Bento naquela época já sonhava em ter uma banda. Naquela época mesmo, quando eles tinham apenas quinze anos passavam a madrugada tocando guitarra, violão e ukulele. As festas sempre acabavam com Bento ficando com alguma das garotas que babavam em um músico.

– Cara, ela está vindo? – perguntava Bento enquanto bebia apressadamente um copo cheio de refrigerante.

– Ela está conversando com as amigas e olhando aqui.

– Tô fodido.

Mas não demorava muito para eles estarem se amassando na parede e Bento colocando a mão na bunda da garota.

– O segredo é usar o truque de tocar a guitarra de costas. Nunca falha! – Bento dizia. – E elas adoram um ukulele também. Tem estilo, sabe?

Todo mundo da roda cantava em uníssono. Eram músicas populares, rock nacional dos anos noventa e MPB. Também tinha bastante Nirvana e outras bandas internacionais, mas não era o que mais fazia sucesso.

– Toque uma música melosa olhando nos olhos dela. – Bento contava sua tática. – Coloque a palheta entre os lábios e faça cara de concentrado, elas adoram.

– Mas eu nem sei tocar! – Frederico dizia.

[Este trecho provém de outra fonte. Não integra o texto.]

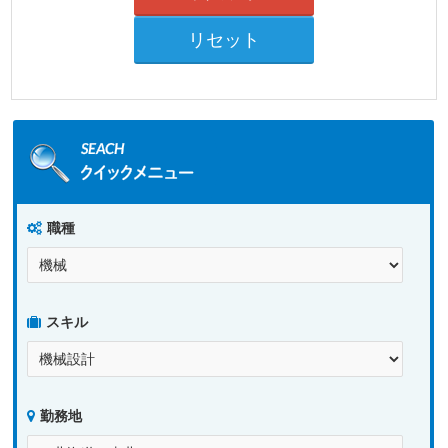
職種
スキル
勤務地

– Por isso que nunca beijou ninguém! Cara, tem que ter atitude.

Bento decidira fazer uma reunião como essas do Ensino Médio novamente, chamando os antigos amigos. Frederico estava ansioso para rever a galera e apresentar Clarice a eles. Não era sempre que tinha festinhas na casa de Bento, e ele tinha um quintal bem espaçoso para esse tipo de coisa, então era legal aproveitar.

Já fazia um mês de namoro. O tempo passava lentamente e rapidamente ao mesmo tempo. Faz sentido? Já tinha passado um mês inteirinho e mesmo assim se parasse para pensar, quantas coisas em tão pouco tempo! Era só ver a quantidade de fotos que Clarice tinha clicado, a quantidade de rascunhos de roteiro que tinham escrito e como o sabor dos lábios dela já era um sabor comum para ele.

Mesmo assim tinha o tom delicado de um relacionamento novo.

– É um churrasco? – Clarice perguntou meio desgostosa. Ela não comia mais carne.

– Não. Bem, pelo menos quando fazíamos não era porque tínhamos só quinze anos e ninguém sabia mexer na churrasqueira. – Frederico sorriu ao lembrar de seu eu aos quinze, muito magro, muito alto, muito desengonçado. – Então nós comíamos lanches que cada um trazia. Um prato, sabe?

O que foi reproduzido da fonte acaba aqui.